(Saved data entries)
########################################

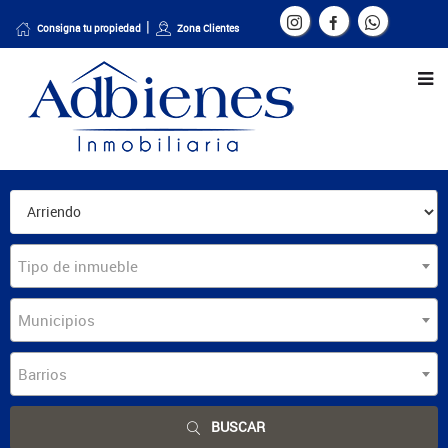
Consigna tu propiedad
Zona Clientes
Tipo de inmueble
Municipios
Barrios
BUSCAR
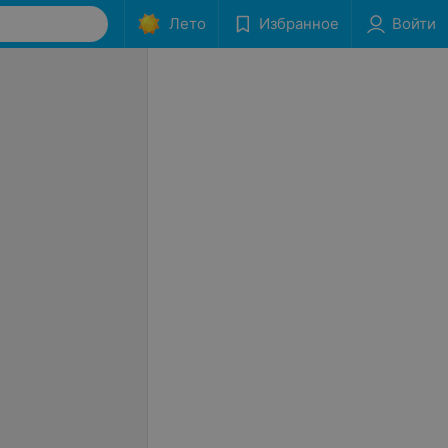
Лето
Избранное
Войти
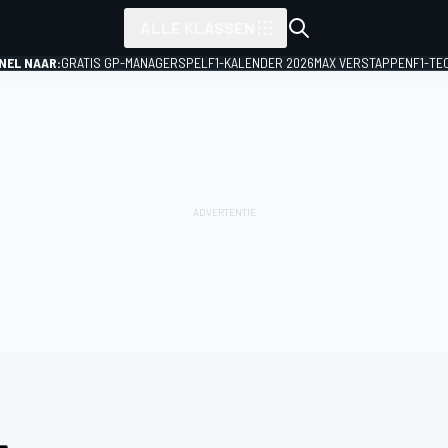
ALLE KLASSEN
NEL NAAR:
GRATIS GP-MANAGERSPEL
F1-KALENDER 2026
MAX VERSTAPPEN
F1-TE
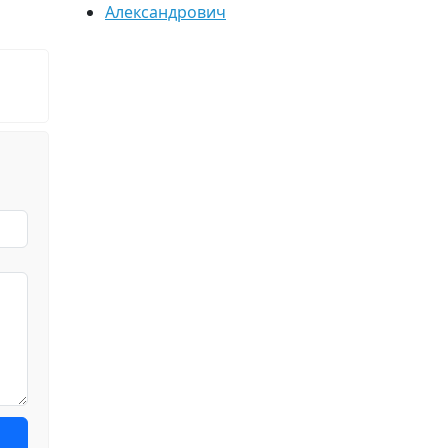
Александрович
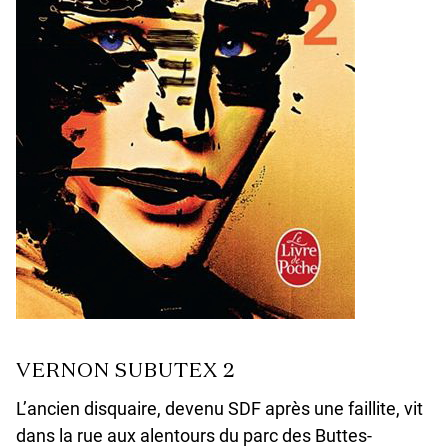
VERNON SUBUTEX 2
L’ancien disquaire, devenu SDF après une faillite, vit
dans la rue aux alentours du parc des Buttes-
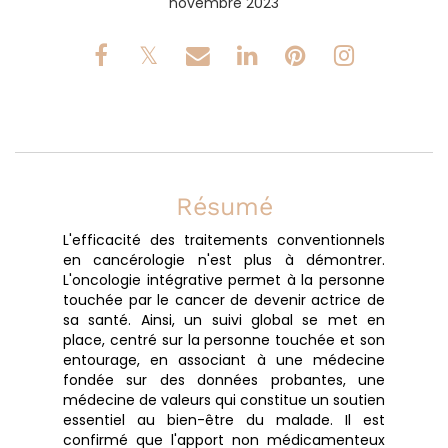
novembre 2023
Résumé
L'efficacité des traitements conventionnels
en cancérologie n'est plus à démontrer.
L'oncologie intégrative permet à la personne
touchée par le cancer de devenir actrice de
sa santé. Ainsi, un suivi global se met en
place, centré sur la personne touchée et son
entourage, en associant à une médecine
fondée sur des données probantes, une
médecine de valeurs qui constitue un soutien
essentiel au bien-être du malade. Il est
confirmé que l'apport non médicamenteux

########################################

### Problem
Among the records above, find each line holding "personne" and list it.

### Solution
L'oncologie intégrative permet à la personne
place, centré sur la personne touchée et son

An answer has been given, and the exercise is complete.